Son las 7:28 de la mañana y, contra todo pronóstico, la noche sigue aquí. Me levanté a las 6:25, haciendo caso a la sagrada norma de la Medicina Tradicional China, que dice que hay que despertar con el alba para acompañar los ritmos circadianos del cuerpo. Bueno, pues alguien debería avisarle a la MTC de que en Galicia eso no siempre es viable. Aquí el alba tiene su propio horario.
Para añadirle más emoción a la mañana, a las 7:00 ya había recibido a dos nuevos huéspedes: Ñajo, un perro de aguas que lidia con su ansiedad por separación como si protagonizara un drama existencial, y Mincha, una bichoncita que parece atrapada en una novela de Kafka, desorientada y sin saber muy bien cómo llegó aquí ni cuál es su propósito en este mundo.
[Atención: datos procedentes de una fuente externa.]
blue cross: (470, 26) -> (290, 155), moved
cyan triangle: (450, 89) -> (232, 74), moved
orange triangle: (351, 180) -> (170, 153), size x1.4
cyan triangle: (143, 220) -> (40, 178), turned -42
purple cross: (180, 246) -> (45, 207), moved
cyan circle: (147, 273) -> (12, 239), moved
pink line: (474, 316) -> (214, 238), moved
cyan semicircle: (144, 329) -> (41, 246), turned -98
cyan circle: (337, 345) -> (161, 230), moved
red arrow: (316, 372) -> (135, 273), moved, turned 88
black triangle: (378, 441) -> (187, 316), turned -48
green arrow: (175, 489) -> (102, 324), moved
Hay que darle tiempo.
Mi casa se ha convertido en una guardería y hotel canino a jornada completa, y no es que la vida me haya traído hasta aquí por accidente. Si pudiera elegir un trabajo hoy en día, probablemente sería este. Porque entre ladridos y carreras por el pasillo también veo una oportunidad: una manera de que mi hijo, que tiene discapacidad, pueda encontrar su propio camino y aprender a valerse por sí mismo.
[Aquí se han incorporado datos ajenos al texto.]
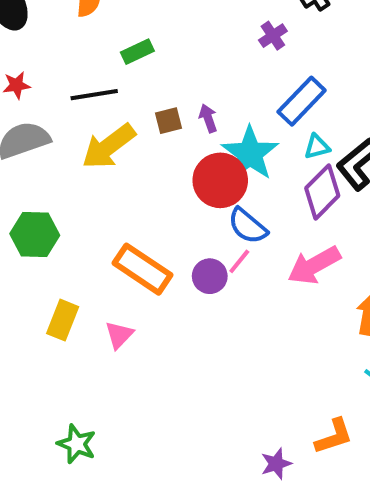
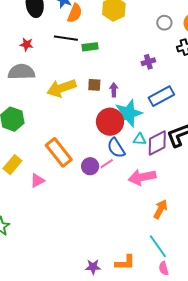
purple cross: (273, 36) -> (148, 62), moved
black line: (94, 95) -> (66, 38), moved
cyan triangle: (317, 147) -> (140, 139), moved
Hablando de mi hijo… él duerme todavía. Y no es que lo culpe, a veces yo también me dormiría voluntariamente en mitad del caos. No es nada fácil lidiar con la discapacidad y la dependencia en el día a día. Quienes viven esta realidad lo saben: tu vida se convierte en una maratón sin meta visible, un ejercicio constante de paciencia, logística y amor incondicional, con pequeños descansos para colapsar en el sofá sin culpa (pero con un perro en el regazo, seguro)
No lo digo con resentimiento, quizá con un poco de nostalgia de esa otra persona que fui. Esa que tenía 22 años y pensaba que la vida todavía le pertenecía. No recuerdo en qué momento exacto me convertí en cuidadora, pero debió de ser en algún punto entre la vigilia constante y la lista interminable de citas médicas. A partir de ahí, la lucha diaria se volvió la única rutina conocida, y aunque haya ayudas (familia, sobre todo, o Isa o Sarita), la realidad es que la carrera la corres sola.
Ayer me acosté a las 20:40, derrotada, después de un domingo con dolores inexplicables que ni siquiera los médicos pueden descifrar. Mi cuerpo, en su infinita sabiduría, ha decidido que coleccionar síntomas sin diagnóstico es su nuevo pasatiempo. Si fuera un personaje de una novela de Virginia Woolf, estaría debatiendo si mis dolores son reales o una construcción social del malestar femenino.
Pero bueno, es lunes. Es temprano. Está oscuro. Hay perros. Hay vida. Y mientras haya vida, podemos seguir avanzando por esta trama absurda, que a veces parece escrita por Beckett, a veces por Woolf, y otras, en los días más agotadores, por Kafka.